The identity of the isolate was determined using 16S rDNA molecular sequencing analysis. The isolate was outsourced to Yaazh Xenomics, Coimbatore, Tamil Nadu, India for this purpose. The molecular identification technique was carried out as per the standard genome sequencing protocol. Genomic DNA was isolated using the EXpure Microbial DNA Isolation Kit developed by Bogar Bio Bee Stores Pvt. Ltd. The procedure for Genomic DNA isolation involved lysis, homogenization, centrifugation, binding (using binding buffer), washing and elution. The isolated Genomic DNA was amplified using PCR by following the regular thermal cycling conditions of denaturation, annealing and extension. Purification of the PCR products was done using the Montage PCR Clean Up Kit (Millipore) and PCR products were sequenced using primers with the help of the Terminator Cycling Sequencing Kit. Single pass sequencing was performed on each template using 16s rRNA universal primers. The fluorescent labelled fragments were purified using ethanol precipitation and the samples were resuspended in distilled water and subjected to electrophoresis in a sequencer^27–29. The sequence obtained was subjected to BLAST analysis (https://blast.ncbi.nlm.nih.gov/) to identify its phylogenetic origin through homology. The generic and specific epithet of the strain was confirmed based on percentage similarity with the homologous sequences. The sequence data was submitted to the NCBI GenBank Database for public access. The most significant matches obtained from the NCBI GenBank Database (https://www.ncbi.nlm.nih.gov/genbank/) through BLASTn were utilized for constructing a phylogenetic tree under the Maximum Likelihood (ML) criterion using MEGA-X software.

Results

Isolation and Screening of Actinomycetes

Among all the rhizosphere soil samples collected, only one colony exhibited a powdery consistency with pigmentation. The suspected colony was obtained from a 10^–3 serial dilution of a soil sample which was procured from the roots of weeds growing along with potted plants (Figure.1A).A pure culture was obtained by sub – culturing a loop full of the colony onto fresh AIA medium by streaking (Figure.1B).

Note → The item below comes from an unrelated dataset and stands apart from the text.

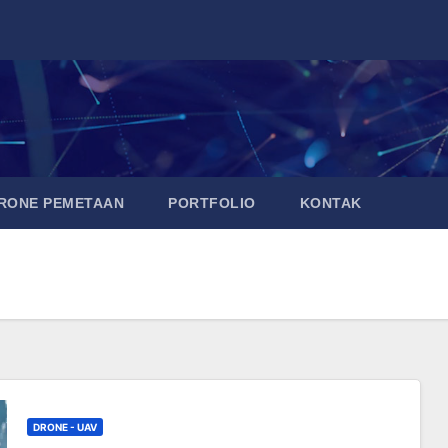
DRONE PEMETAAN
PORTFOLIO
KONTAK
DRONE - UAV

Figure 1: Isolation and Screening of Actinomycetes; A:Master plate with bacterial isolate as obtained on AIA; B:Pure culture of the suspected colony. Click here to view figure

Characterization of the Isolate

The morphological (colony characters and Grams nature) and biochemical characteristics of the isolate as observed have been summarized in Table.1. The colony had a filamentous margin and an elevation that appeared to be slightly raised. Prominent greenish–blue pigmentation was observed on the underside of the colony. The colony had a powdery consistency with a chalky azure aerial mass. On Gram staining the organism appeared to have gram–positive filamentous hyphae (Figure.2A). Biochemical analyses showed the organism to be positive for carbohydrate fermentation with no gas production (Figure.2B) and exhibited glucose fermentation only, with gas and H_­2­S production for TSI test (Figure.2D). The organism tested negative for citrate utilization (Figure.2C) and RUT (Figure.2E).

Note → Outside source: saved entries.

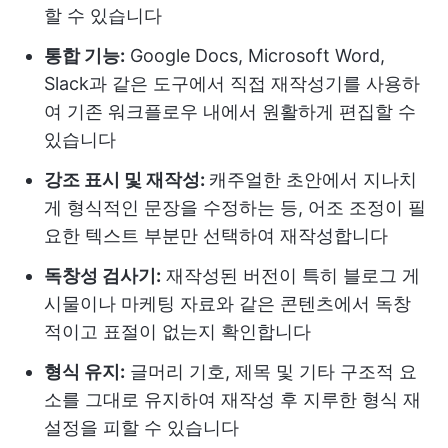
할 수 있습니다
통합 기능:
Google Docs, Microsoft Word,
Slack과 같은 도구에서 직접 재작성기를 사용하
여 기존 워크플로우 내에서 원활하게 편집할 수
있습니다
강조 표시 및 재작성:
캐주얼한 초안에서 지나치
게 형식적인 문장을 수정하는 등, 어조 조정이 필
요한 텍스트 부분만 선택하여 재작성합니다
독창성 검사기:
재작성된 버전이 특히 블로그 게
시물이나 마케팅 자료와 같은 콘텐츠에서 독창
적이고 표절이 없는지 확인합니다
형식 유지:
글머리 기호, 제목 및 기타 구조적 요
소를 그대로 유지하여 재작성 후 지루한 형식 재
설정을 피할 수 있습니다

Table 1: Morphological& biochemical properties of the pigment-producing actinomycetes train

Figure 2: Morphological& biochemical analyses of the pigment-producing actinomycete strain. Click here to view figure

Molecular sequencing and Phylogeny analysis

The details of the16S rDNA molecular sequencing analysis have been summarized in Table.2. The length of the sequence was found to be 1307bp. The 1307bp sequence of the isolate was aligned using the BLAST n tool with pre–existing 16S rDNA gene sequences of microorganisms in the NCBIGen Bank database. The nucleotide alignment showed high similarity (100%) with S. azurea. The sequence data was submitted to the NCBI GenBank database under accession number MT509549 as ‘Saccharomonospora azurea strainSJCJABS01’. The phylogeny analysis of the sequence has been summarised in Figure.3. The phylogenetic tree constructed under the ML criterion using MEGA.X software highlights the position of S. azurea strain SJCJABS01 among its phylogenetic neighbours.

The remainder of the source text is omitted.